Les habitants du nord-est de la France, sous occupation allemande, subissaient des réquisitions de nourriture, du bétail et du matériel. Le couvre-feu, les sanctions arbitraires et le travail forcé étaient monnaie courante. La faim, utilisée comme arme de guerre, forçait les populations à dépendre de l'aide humanitaire, comme le Comité d'alimentation du Nord de la France. Les réfugiés fuyaient vers l'arrière dans des conditions précaires (caves, ruines). Les destructions massives (289 000 maisons détruites) obligeaient à reconstruire à partir de matériaux de récupération. Les familles séparées espéraient des nouvelles, souvent censurées, tout en gérant les besoins quotidiens dans un contexte de pénurie et d'incertitude.

Quels étaient les défis de la correspondance pendant le conflit ?

La correspondance était vitale pour maintenir le lien entre le front et l'arrière. Chaque jour, des millions de lettres et cartes postales circulaient, malgré la censure militaire. Les soldats écrivaient pour raconter leur quotidien (souvent édulcoré) ou recevoir des nouvelles des proches. Les colis, parfois interdits (denrées périssables), étaient partagés entre camarades et symbolisaient un lien avec la vie civile. Cependant, l'absence de courrier démoralisait. Les familles, surtout les épouses et mères, décrivaient leur solitude et leurs angoisses, évitant soigneusement de transmettre des inquiétudes aux soldats. Cette communication, bien que surveillée, reflétait la résilience des civils et des combattants face à l'isolement.
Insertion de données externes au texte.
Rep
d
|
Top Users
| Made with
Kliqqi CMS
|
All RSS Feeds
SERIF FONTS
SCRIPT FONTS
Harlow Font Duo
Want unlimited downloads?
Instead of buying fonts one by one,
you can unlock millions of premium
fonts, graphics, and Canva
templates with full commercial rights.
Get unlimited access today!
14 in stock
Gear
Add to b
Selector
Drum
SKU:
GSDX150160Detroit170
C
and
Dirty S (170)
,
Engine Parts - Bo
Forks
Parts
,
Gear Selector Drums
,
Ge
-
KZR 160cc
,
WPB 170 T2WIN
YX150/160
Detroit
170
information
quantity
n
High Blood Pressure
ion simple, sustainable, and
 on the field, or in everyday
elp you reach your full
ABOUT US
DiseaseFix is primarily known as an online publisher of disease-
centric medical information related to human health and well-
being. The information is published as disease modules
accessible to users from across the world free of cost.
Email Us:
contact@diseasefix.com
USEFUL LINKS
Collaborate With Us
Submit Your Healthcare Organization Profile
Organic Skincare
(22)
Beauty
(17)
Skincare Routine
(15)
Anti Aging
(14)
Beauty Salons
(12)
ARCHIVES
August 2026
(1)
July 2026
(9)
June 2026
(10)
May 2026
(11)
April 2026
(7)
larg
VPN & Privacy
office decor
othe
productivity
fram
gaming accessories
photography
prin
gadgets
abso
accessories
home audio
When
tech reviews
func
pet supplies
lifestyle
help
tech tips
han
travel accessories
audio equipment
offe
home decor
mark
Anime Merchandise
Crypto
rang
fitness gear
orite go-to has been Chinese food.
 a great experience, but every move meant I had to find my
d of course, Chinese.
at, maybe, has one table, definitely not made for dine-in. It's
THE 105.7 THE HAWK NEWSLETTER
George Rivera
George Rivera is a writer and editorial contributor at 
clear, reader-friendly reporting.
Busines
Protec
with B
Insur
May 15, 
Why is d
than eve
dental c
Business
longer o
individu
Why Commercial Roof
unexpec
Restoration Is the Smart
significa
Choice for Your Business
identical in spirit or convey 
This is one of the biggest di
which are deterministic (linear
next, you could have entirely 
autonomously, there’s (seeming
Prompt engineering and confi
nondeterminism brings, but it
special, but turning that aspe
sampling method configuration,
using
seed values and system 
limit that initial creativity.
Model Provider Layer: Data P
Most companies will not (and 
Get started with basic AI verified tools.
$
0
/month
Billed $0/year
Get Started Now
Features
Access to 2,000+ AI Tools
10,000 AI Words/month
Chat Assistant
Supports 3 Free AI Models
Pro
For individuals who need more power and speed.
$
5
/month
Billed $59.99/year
Quels étaient les repas des soldats et leur valeur nutritive ?

La ration quotidienne visait 3 300 à 3 600 calories, bien que des sources indiquent parfois un apport inférieur. Le rata (ragoût de viande en boîte, dite « singe »), accompagné de macaronis ou pommes de terre, formait l'essentiel du menu. Le pain, souvent dur, était trempé dans le bouillon. Le vin, distribué quotidiennement (jusqu'à 1 litre en 1917), servait à désinfecter l'eau et à maintenir le moral. Les colis familiaux (charcuterie, chocolat) apportaient un répit bienvenu. En période d'offensive, les soldats dépendaient de vivres compacts (biscuits de guerre, conserves). Les cuisines roulantes, instaurées en 1915, fournissaient des repas chauds, mais la corvée d'approvisionnement restait périlleuse, entraînant des pertes.

Quels ont été les impacts psychologiques de la guerre sur les combattants ?
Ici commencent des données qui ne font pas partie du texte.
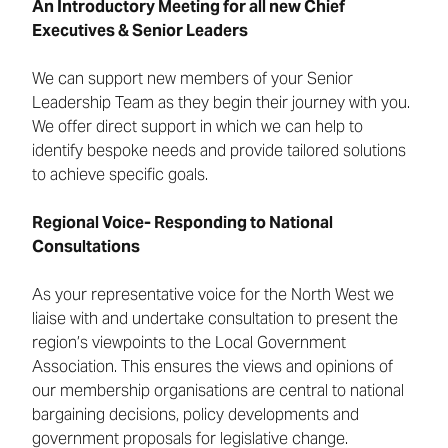
An Introductory Meeting for all new Chief
Executives & Senior Leaders
We can support new members of your Senior
Leadership Team as they begin their journey with you.
We offer direct support in which we can help to
identify bespoke needs and provide tailored solutions
to achieve specific goals.
Regional Voice- Responding to National
Consultations
As your representative voice for the North West we
liaise with and undertake consultation to present the
region’s viewpoints to the Local Government
Association. This ensures the views and opinions of
our membership organisations are central to national
bargaining decisions, policy developments and
government proposals for legislative change.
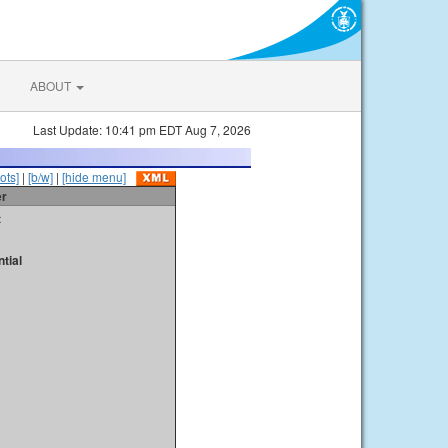
ABOUT
Last Update: 10:41 pm EDT Aug 7, 2026
ots]
|
[b/w]
|
[hide menu]
er
t
tial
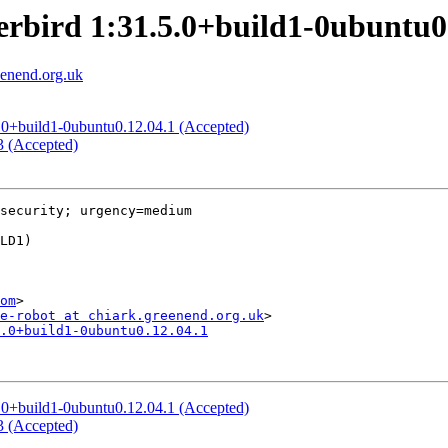
erbird 1:31.5.0+build1-0ubuntu0
eenend.org.uk
.5.0+build1-0ubuntu0.12.04.1 (Accepted)
.3 (Accepted)
security; urgency=medium

om
>

e-robot at chiark.greenend.org.uk
.0+build1-0ubuntu0.12.04.1
.5.0+build1-0ubuntu0.12.04.1 (Accepted)
.3 (Accepted)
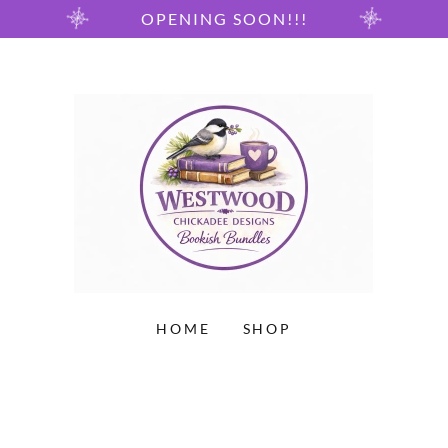
OPENING SOON!!!
HOME
SHOP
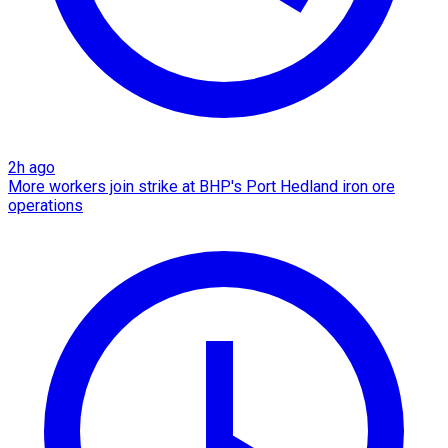
2h ago
More workers join strike at BHP's Port Hedland iron ore
operations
L'exposition constante aux bombardements, aux cadavres et à la boue a provoqué des troubles mentaux sévères, regroupés sous le terme d'« obusite ». Les symptômes incluaient l'anxiété, les cauchemars et des troubles moteurs. Contrairement aux idées reçues, les autorités médicales de l'époque reconnaissaient la gravité de ces souffrances, sans pouvoir les traiter efficacement. Fernand Léger, dans ses dessins et lettres, décrivait cette déshumanisation : « Une guerre qui te divise un bonhomme en plusieurs morceaux... ». La camaraderie et les permissions, bien que rares, étaient des remparts contre la détresse. Après la guerre, beaucoup ont porté des séquelles psychologiques, préfigurant le syndrome de stress post-traumatique moderne.